╭─ Material to process

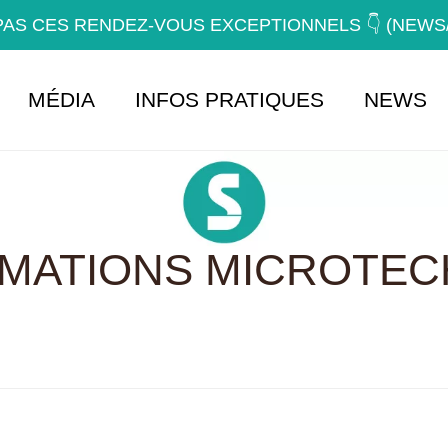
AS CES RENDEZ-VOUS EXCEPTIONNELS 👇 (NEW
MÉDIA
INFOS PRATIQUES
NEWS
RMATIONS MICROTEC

╰─
╭─ Material to process

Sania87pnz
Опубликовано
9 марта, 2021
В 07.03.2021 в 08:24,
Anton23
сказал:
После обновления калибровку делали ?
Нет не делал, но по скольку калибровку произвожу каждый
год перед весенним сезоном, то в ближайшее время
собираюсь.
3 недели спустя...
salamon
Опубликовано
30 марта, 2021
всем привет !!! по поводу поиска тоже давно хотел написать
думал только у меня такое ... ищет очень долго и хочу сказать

╰─
╭─ Material to process

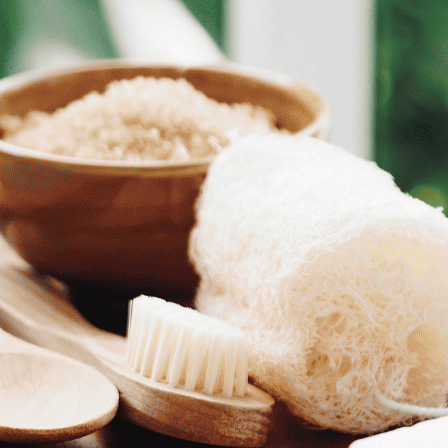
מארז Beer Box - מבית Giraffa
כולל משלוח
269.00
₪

╰─

## About this exercise
From the material above, retype precisely the lines between the line holding "AS CES RENDEZ-VOUS EXCEPTIONNELS 👇 (NEW" and the line holding "RMATIONS MICROTEC", inclusive, and nothing beyond them.

## Output of the exercise
AS CES RENDEZ-VOUS EXCEPTIONNELS 👇 (NEW
MÉDIA
INFOS PRATIQUES
NEWS
RMATIONS MICROTEC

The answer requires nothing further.